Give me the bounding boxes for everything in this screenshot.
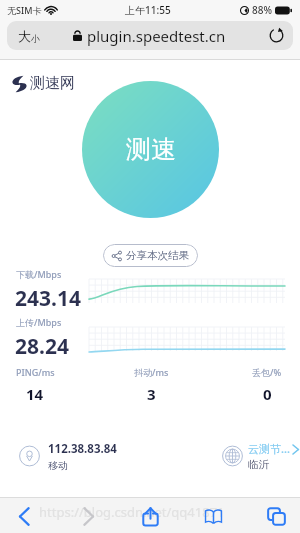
button[interactable]: Tabs — [262, 497, 290, 533]
button[interactable]: 112.38.83.84 — [48, 441, 117, 472]
staticText: https://blog.csdn.net/qq41871 — [39, 503, 225, 521]
button[interactable]: 分享本次结果 — [103, 244, 198, 267]
button[interactable]: 云测节... — [248, 441, 290, 471]
button[interactable]: 抖动/ms — [121, 366, 181, 404]
staticText: plugin.speedtest.cn — [87, 26, 226, 46]
button[interactable]: Forward — [74, 497, 102, 533]
staticText: 分享本次结果 — [126, 249, 189, 262]
staticText: 28.24 — [15, 332, 69, 361]
button[interactable]: Reload — [265, 21, 287, 50]
staticText: 移动 — [48, 459, 68, 472]
staticText: 88% — [252, 3, 272, 17]
staticText: PING/ms — [16, 366, 55, 378]
staticText: 3 — [147, 384, 156, 404]
staticText: 112.38.83.84 — [48, 441, 117, 457]
staticText: 小 — [31, 33, 40, 44]
button[interactable]: 测速 — [82, 81, 219, 218]
staticText: 测速 — [126, 134, 176, 165]
staticText: 云测节... — [248, 441, 290, 456]
staticText: 无SIM卡 — [7, 4, 42, 16]
staticText: 下载/Mbps — [16, 268, 62, 280]
button[interactable]: PING/ms — [5, 366, 65, 404]
button[interactable]: Share — [136, 497, 164, 533]
button[interactable]: Bookmarks — [199, 497, 227, 533]
staticText: 抖动/ms — [134, 366, 169, 378]
staticText: 上午11:55 — [125, 3, 171, 17]
staticText: 14 — [26, 384, 44, 404]
staticText: 0 — [263, 384, 272, 404]
staticText: 丢包/% — [252, 366, 282, 378]
staticText: 测速网 — [30, 74, 75, 93]
staticText: 243.14 — [15, 284, 81, 313]
staticText: 大 — [18, 28, 31, 44]
button[interactable]: 丢包/% — [237, 366, 297, 404]
staticText: 临沂 — [248, 458, 269, 471]
staticText: 上传/Mbps — [16, 316, 62, 328]
button[interactable]: 大 — [18, 28, 40, 44]
button[interactable]: Back — [10, 497, 38, 533]
button[interactable]: 测速网 — [12, 74, 75, 93]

◆ **Assigned task**: Reply with a lone number, the count of lines in the data that include the string "PING".

◆ **Result**: 2